高山京子のブログ

高山京子(詩•日本近現代文学研究)のブログです。基本的には文学や映画のお話。詩作品はhttps://note.com/takayamakyoko/へ。Xは@takayamakyokoへ。

スティーブ・クローブス『恋のゆくえ ファビュラス・ベーカー・ボーイズ』(1989)

(邦題の「恋のゆくえ」が何ともウザいが)これまた大好きな映画。

やはりジャズはよい。よいのだから仕方がない。大人のほろ苦い映画。恋の映画というより、もっとシビアなショービジネスの世界の悲しさ、兄弟の対照性が面白かった。

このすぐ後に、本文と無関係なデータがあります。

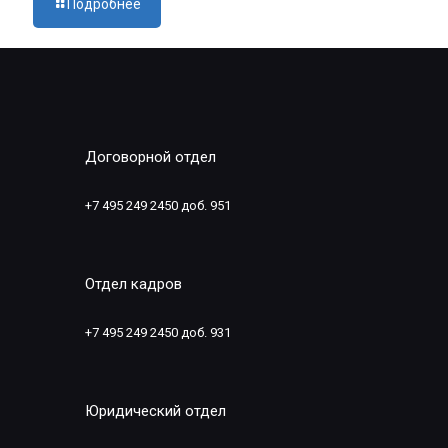
Подробнее
Договорной отдел
+7 495 249 2450 доб. 951
Отдел кадров
+7 495 249 2450 доб. 931
Юридический отдел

ジェフ&ボーのブリッジス兄弟は、実の兄弟にしか出せないとしか言いようがない、息の合った演技。すばらしかった。性格も生き方も対照的な二人。堅実な兄と天才肌の弟。それが、スージーミシェル・ファイファー。吹き替え無しの歌のすばらしいこと)が入ってきたことで浮き彫りになっていく。スージーを雇うまでの場末でのオーディション、戦前のバックステージものを見ていたら、あまり今も変わらないんだなあと思う。そう、この映画、どこか昔の映画を彷彿とさせるのだ。

一番良かったのは、違う道を歩むことになった兄弟が即興で演奏するラスト。見事だった。これが「兄弟」、これぞ「兄弟」。このシーンを撮りたくて撮ったんじゃないかと思うぐらい。食うためのピアノなのか、自分の心を解放するためのピアノなのか。悲しいことに、兄には才が乏しい。それが、リゾートホテルで、急きょ、弟とスージーだけの演奏になったことから、いよいよはっきりとわかる(兄は子どもの事故のために帰宅というのが象徴的。芸術は本来、家庭とは相容れないものなのだ)。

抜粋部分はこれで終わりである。